Gartenplanung – das kreative Chaos
Ich werde oft gefragt, wie ich vorgehe, wenn ich in meinem Garten ein Beet neu gestalte. Der erste – und wichtigste – Schritt lautet immer: messen, messen und noch einmal messen.
Viele sind überzeugt, dass man seinen eigenen Garten doch in- und auswendig kennen müsste. Ich sage: Jein. Man glaubt das zumindest. In der Praxis täuscht man sich erstaunlich leicht – besonders dann, wenn im Sommer alles üppig wächst oder bestimmte Elemente, wie Zäune oder Mauern, schon seit Jahren einfach „da sind“.
Vom Messen zur Idee
Nach dem Messen fertige ich zunächst eine grobe Skizze an, die ich anschließend sauber auf Millimeterpapier übertrage. Ist die endgültige Idee noch nicht gefunden, lege ich Pergamentpapier darüber und zeichne verschiedene Varianten. Alternativ kann man die Zeichnung auch kopieren und darauf zeichnen.
Während des gesamten Planungsprozesses wälze ich Gartenbücher, blättere Zeitschriften durch und lese Pflanzenbeschreibungen von Baumschulen und Gärtnereien.
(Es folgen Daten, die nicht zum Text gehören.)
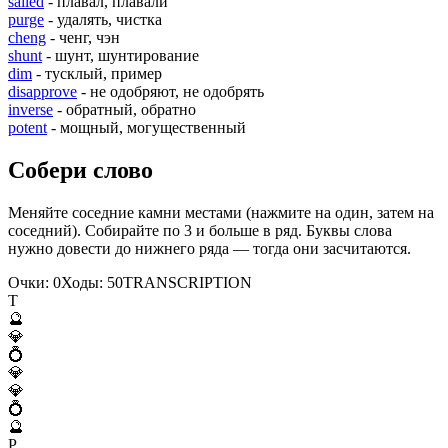
sailed
- плавал, плавали
purge
- удалять, чистка
cheng
- ченг, чэн
shunt
- шунт, шунтирование
dim
- тусклый, пример
disapprove
- не одобряют, не одобрять
inverse
- обратный, обратно
potent
- мощный, могущественный
Собери слово
Меняйте соседние камни местами (нажмите на один, затем на
соседний). Собирайте по 3 и больше в ряд. Буквы слова
нужно довести до нижнего ряда — тогда они засчитаются.
Очки:
0
Ходы:
50
T
R
A
N
S
C
R
I
P
T
I
O
N
T
🔮
💎
💍
💎
💎
💍
🔮
P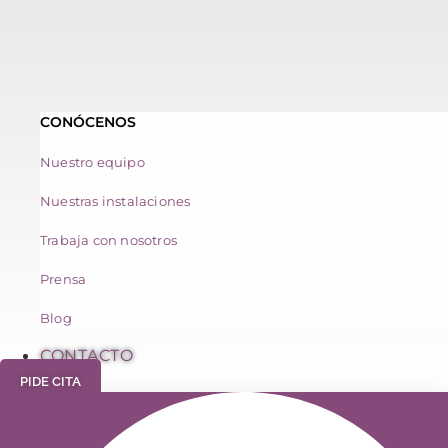
CONÓCENOS
Nuestro equipo
Nuestras instalaciones
Trabaja con nosotros
Prensa
Blog
CONTACTO
PIDE CITA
Auf dem Foto von meinem Sideboard sehr ihr, was sich in dieser Zeit alles ansammelt, was Inspiration liefern kann. Das liegt dann manchmal über Wochen hinweg dort, bis der nächste Kreativschub kommt.
Planung trifft Realität
Bin ich mit der Anordnung der Gehölze, Rosen oder Leitstauden zufrieden, gehe ich erneut ins Beet und gleiche meinen Plan mit der Realität ab. Hier korrigiere ich häufig noch Pflanzabstände. Zurück am Schreibtisch plane ich dann die Unterbepflanzung.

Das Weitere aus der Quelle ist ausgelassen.